-- Task requirements --
Repeat exactly the stretch of lines that starts with the one containing "NBR 15.575: principais" and ends with the last line of the material. Leave out pictures.

-- Data shown --
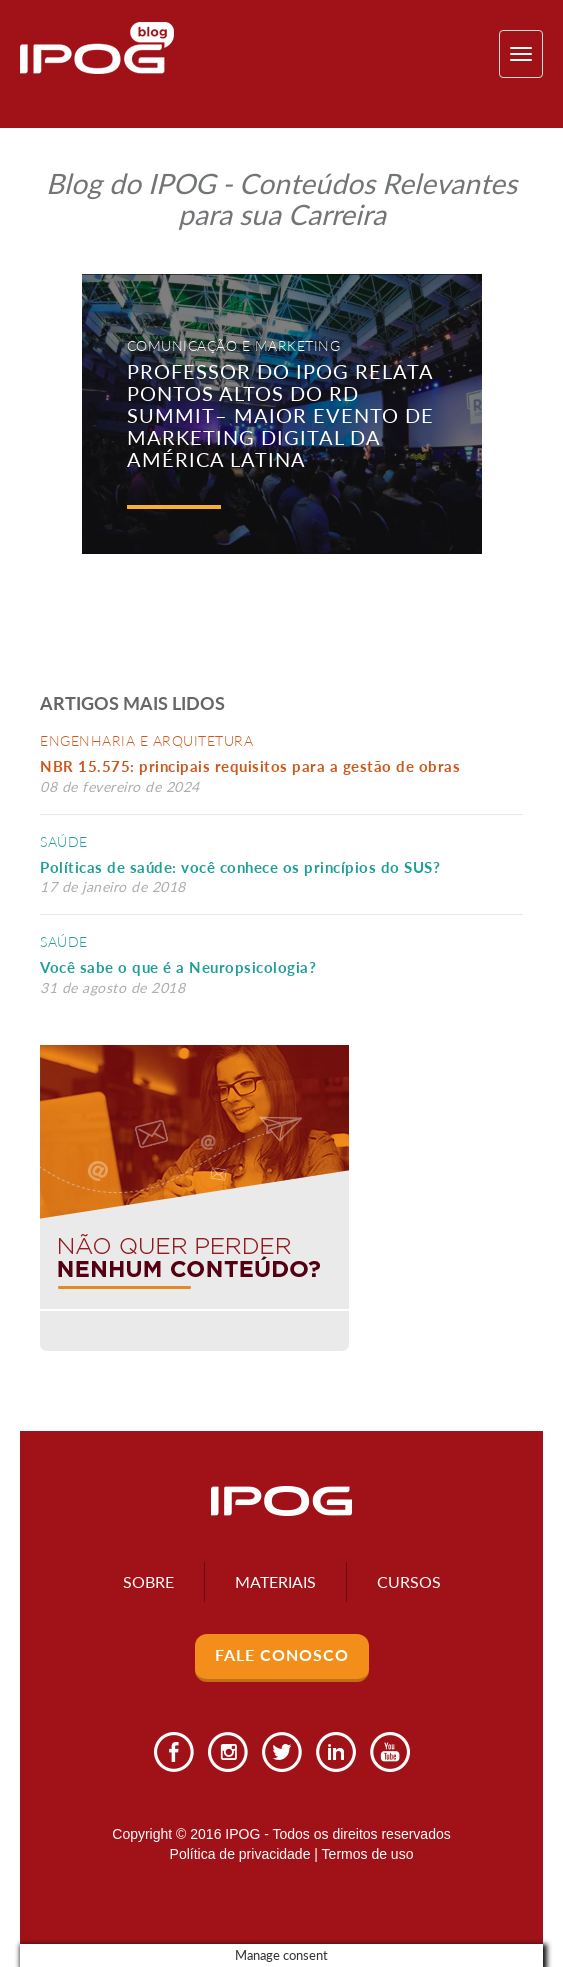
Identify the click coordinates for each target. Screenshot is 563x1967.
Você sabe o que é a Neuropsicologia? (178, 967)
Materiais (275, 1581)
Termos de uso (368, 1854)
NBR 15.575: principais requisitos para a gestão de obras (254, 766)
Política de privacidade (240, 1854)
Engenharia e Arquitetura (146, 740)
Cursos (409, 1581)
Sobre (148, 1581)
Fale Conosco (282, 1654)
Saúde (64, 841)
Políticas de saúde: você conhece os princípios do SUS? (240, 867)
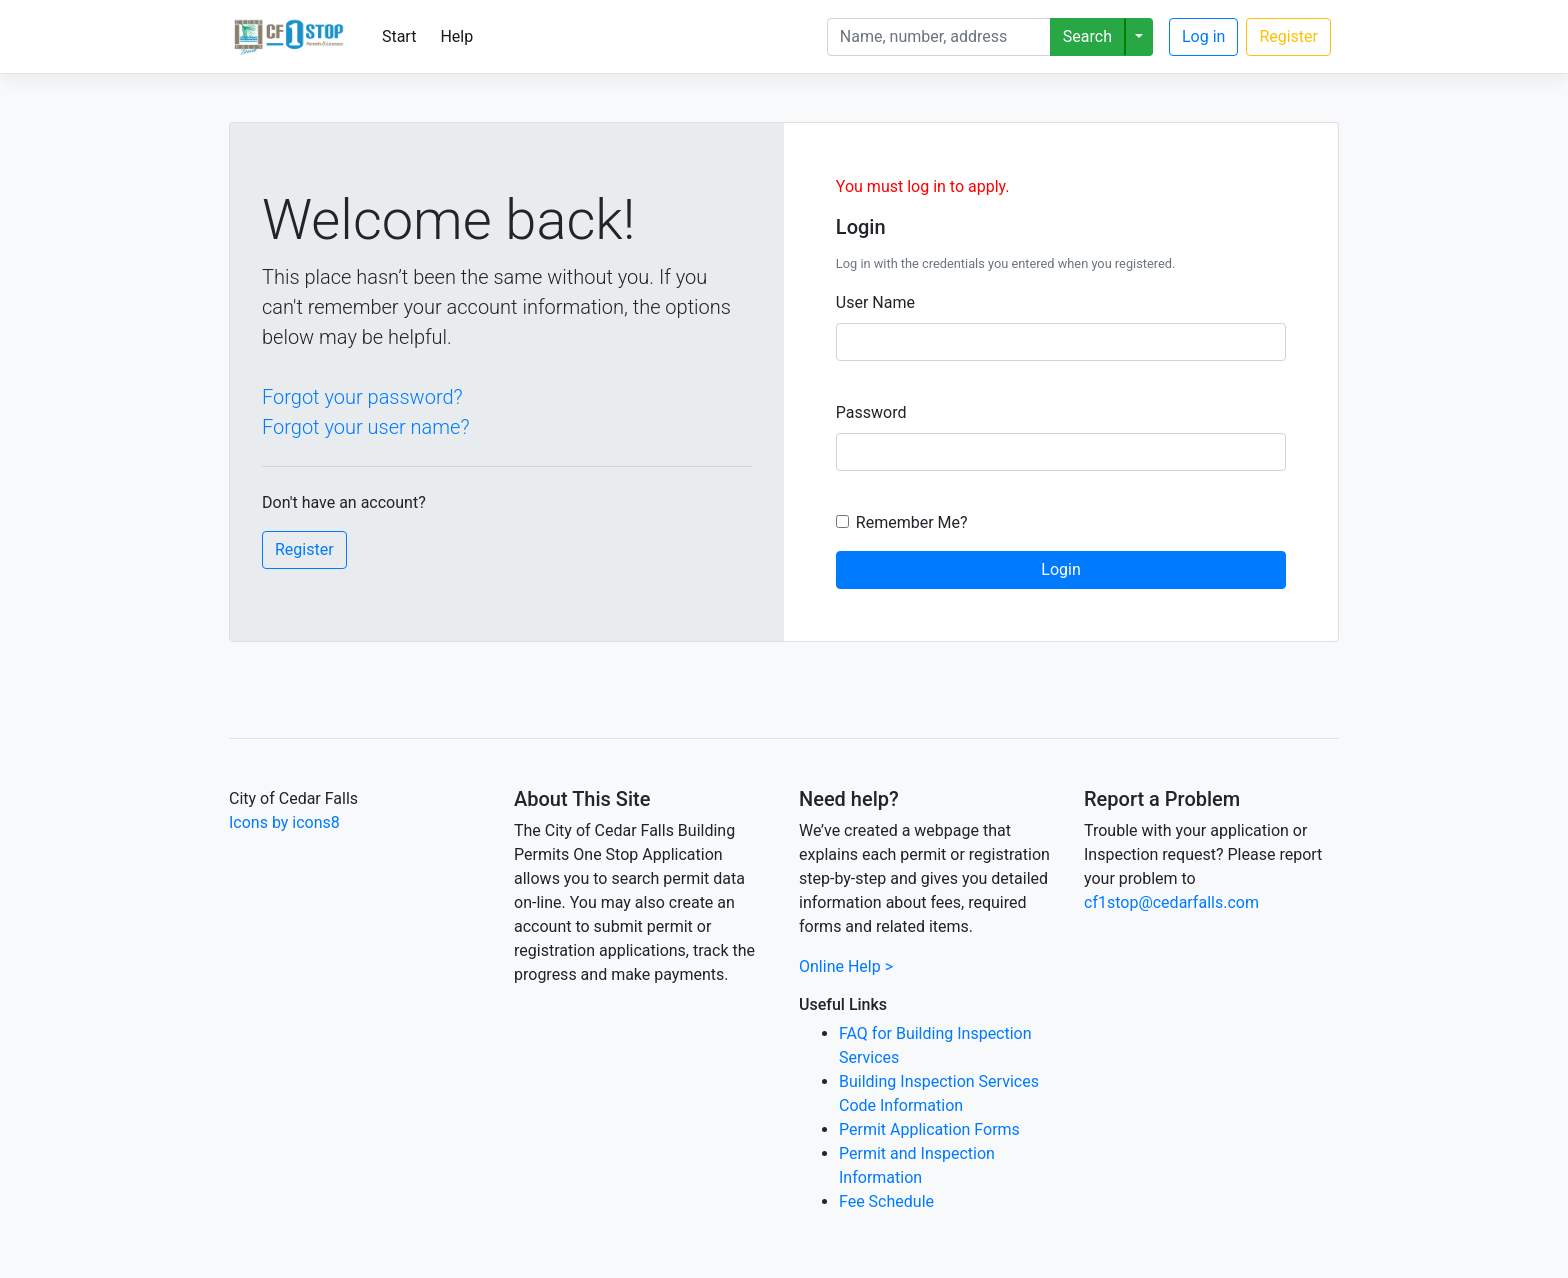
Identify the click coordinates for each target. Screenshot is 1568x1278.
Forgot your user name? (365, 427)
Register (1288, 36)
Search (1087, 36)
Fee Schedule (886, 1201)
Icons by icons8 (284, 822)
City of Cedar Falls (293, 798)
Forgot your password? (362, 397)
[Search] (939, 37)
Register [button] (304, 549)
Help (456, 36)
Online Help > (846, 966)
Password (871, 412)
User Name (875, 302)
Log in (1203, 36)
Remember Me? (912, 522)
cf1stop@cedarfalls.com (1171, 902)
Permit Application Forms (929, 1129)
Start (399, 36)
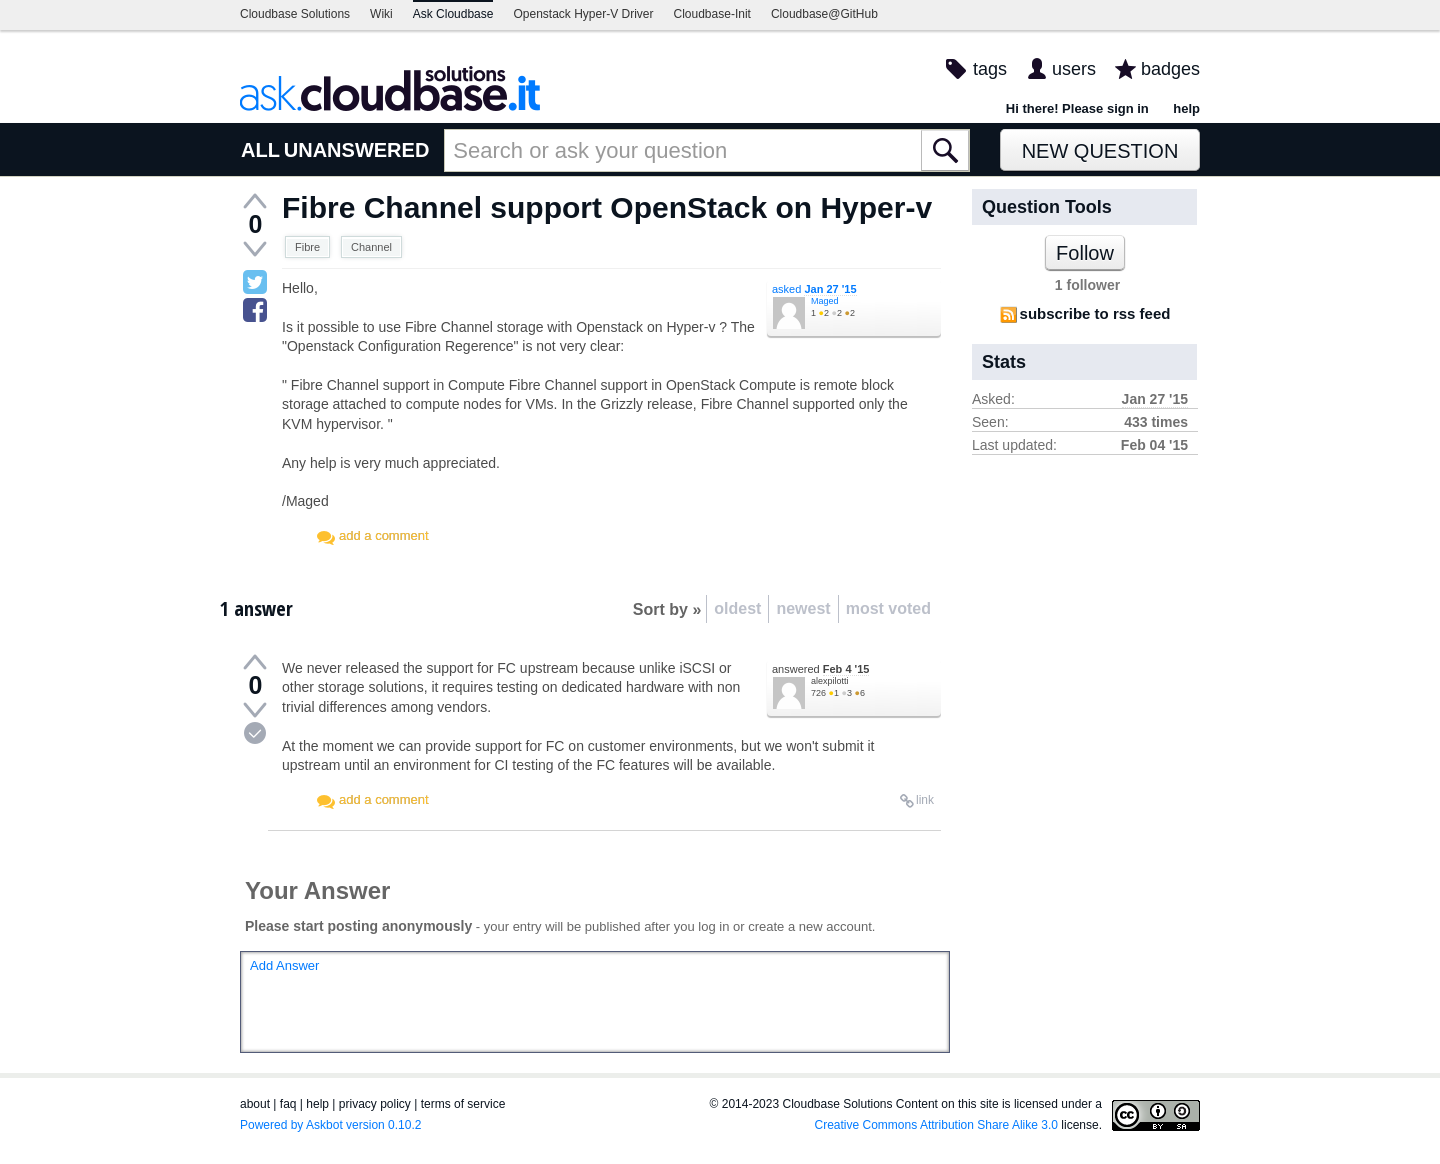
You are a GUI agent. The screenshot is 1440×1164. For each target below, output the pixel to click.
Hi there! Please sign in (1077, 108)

-- Expected output --
NBR 15.575: principais requisitos para a gestão de obras (254, 766)
Política de privacidade (240, 1854)
Engenharia e Arquitetura (146, 740)
Cursos (409, 1581)
Sobre (148, 1581)
Fale Conosco (282, 1654)
Saúde (64, 841)
Políticas de saúde: você conhece os princípios do SUS? (240, 867)
Identify the click coordinates for each target. Screenshot is 1568x1278.
Forgot your user name? (365, 427)
Register (1288, 36)
Search (1087, 36)
Fee Schedule (886, 1201)
Icons by icons8 (284, 822)
City of Cedar Falls (293, 798)
Forgot your password? (362, 397)
[Search] (939, 37)
Register [button] (304, 549)
Help (456, 36)
Online Help > (846, 966)
Password (871, 412)
User Name (875, 302)
Log in (1203, 36)
Remember Me? (912, 522)
cf1stop@cedarfalls.com (1171, 902)
Permit Application Forms (929, 1129)
Start (399, 36)
You are a GUI agent. The screenshot is 1440×1164. For each target below, output the pixel to click.
Hi there! Please sign in (1077, 108)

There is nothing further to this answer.